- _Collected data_
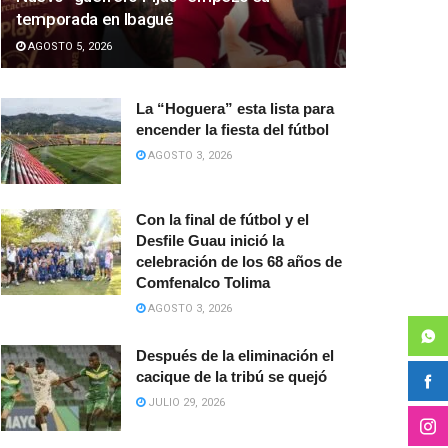
temporada en Ibagué
AGOSTO 5, 2026
La “Hoguera” esta lista para
encender la fiesta del fútbol
AGOSTO 3, 2026
Con la final de fútbol y el
Desfile Guau inició la
celebración de los 68 años de
Comfenalco Tolima
AGOSTO 3, 2026
Después de la eliminación el
cacique de la tribú se quejó
JULIO 29, 2026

- _Aim of the exercise_
In the entries, the line containing "Comfenalco Tolima" and every line after it through the last are to be duplicated exactly, and no other line is to be included.

- _Your response_
Comfenalco Tolima
AGOSTO 3, 2026
Después de la eliminación el
cacique de la tribú se quejó
JULIO 29, 2026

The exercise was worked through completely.